I suggest you start using your training, then. The issues you're raising are some that any geologist should be familiar with, at least to the point of being able to discuss intelligently. I mean, most of this (as well as most errors people make in terms of evolution) are discussed in introductory biology classes, the Gen Ed courses. If your paleo professors were worth anything, you've discussed these in far greater depth than your comments indicate.
Actually I am, it depends on what camp you are in I guess as to how things happen. I believe in punctuated evolution, I also believe that dna can only point to relationships, the regression software used is totally out of line and faulty. I also believe that an impactor did not kill off the dinosaurs (show me the bones, and I already know about those that were relocated by natural processes)
It's a law of evolution when it comes to animals (plants, bacteria, and other organisms behave differently). Speciation in animals, using the biological species concept, occurs when reproductive isolation produces populations that will not interbreed, even when they are given the opportunity. There may be nothing physically preventing them (I'm thinking of fruit flies that lay eggs in pears and apples, and which have different mating seasons, but which are physiologically nearly identical), but if they will not interbreed they are different species.
(Well, in truth, as usual with biology, it's messier than that--different species have interbred and yielded viable offspring. Mules, for example, aren't always sterile. But that's another topic enitrely.)
So, you do not accept the studies of lizards in the last 40 years as much more than words on paper for someone to get a degree and mean little in the real world of evolution and only theoretical?

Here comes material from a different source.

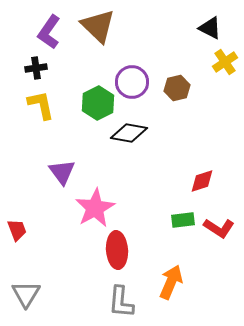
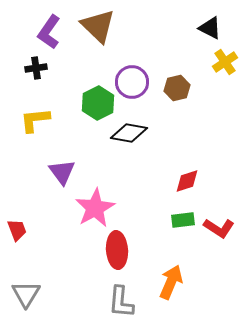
yellow L-shape: moved 6 px left, 15 px down; rotated 84 degrees counterclockwise
red diamond: moved 15 px left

This is a silly question. It depends on your definition of "species" (not all of us agree on one common definition, or even if the term is valid/useful), and the taxa in question. As I said, for animals, yes, this is it. For plants, hybredization can cause speciation. Bacteria are just weird, and I don't pretend to understand them.

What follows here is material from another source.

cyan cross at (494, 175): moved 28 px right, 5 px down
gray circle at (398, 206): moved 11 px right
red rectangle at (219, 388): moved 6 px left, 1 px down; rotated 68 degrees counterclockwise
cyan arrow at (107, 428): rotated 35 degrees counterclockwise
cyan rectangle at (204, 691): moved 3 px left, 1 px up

Ok, your talking interbreeding being a key term. Are you just basing your answers on what you have read and been told and not reading up on something before you dive in? you comment about me, but frankly, you are extremely biased on what is and isn't evolution it would appear.

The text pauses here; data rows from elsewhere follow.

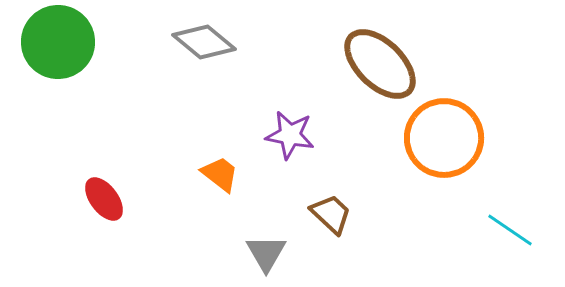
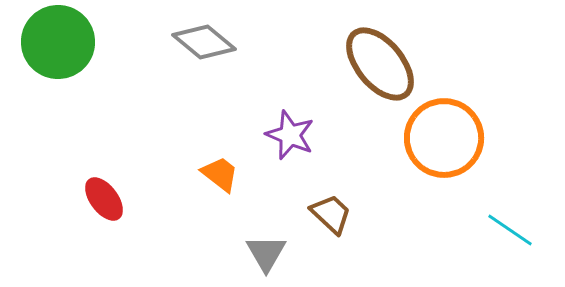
brown ellipse: rotated 6 degrees clockwise
purple star: rotated 12 degrees clockwise
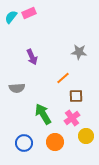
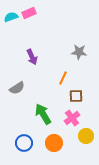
cyan semicircle: rotated 32 degrees clockwise
orange line: rotated 24 degrees counterclockwise
gray semicircle: rotated 28 degrees counterclockwise
orange circle: moved 1 px left, 1 px down
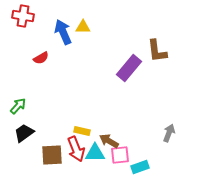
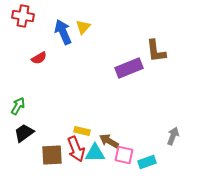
yellow triangle: rotated 49 degrees counterclockwise
brown L-shape: moved 1 px left
red semicircle: moved 2 px left
purple rectangle: rotated 28 degrees clockwise
green arrow: rotated 12 degrees counterclockwise
gray arrow: moved 4 px right, 3 px down
pink square: moved 4 px right; rotated 18 degrees clockwise
cyan rectangle: moved 7 px right, 5 px up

In equines, you have 32, 44, 46, 62, and 64 chromosomes, all can interbreed, and some of the offspring can be fertile. there is a law there that describes which ways will produce fertility.
I'm a paleontologist, and I thought *I* was fairly hard-core about how my science provides the best explination of evolution. You leave me in the dust. I mean, even I'll admit that the squishy biologists (a term I use to annoy my sister, who's studying to be a nurse) have valid evidence for evolution! I mean, the whole concept of using DNA to study evolutionary relationships is pretty much exclusively a squishy biology thing, as is ontology, behavioral studies, the entirety of The Origin of the Species, all fruit fly studies, the whole "Let's see if we can build a dinosaur from a bird" thing, animal husbandry, genetic engineering....
So, explain how building a dinosaur from a bird is squishy. seems pretty sound and based in fact at this point (species of chicken with teeth, getting tail vertebrae to grow, it's only about switching on and off genes, and then the soft tissue issue, which won't provide dna, but does provide more proof that birds are dinosaurs and not a distinct branch of archosauria.
Paleontologists study how evolution happened to occur in the Earth's past. We do not presume to have a monopoly on the topic of evolution. We cannot look forward very well (no rocks from the future), and we are limited to morphology (more or less). In short, paleontologists study how evolution DID happen. Everyone else can freely discuss how evolution COULD, CAN, and MUST NECESSARILY happen (in other words, the theoretical framework).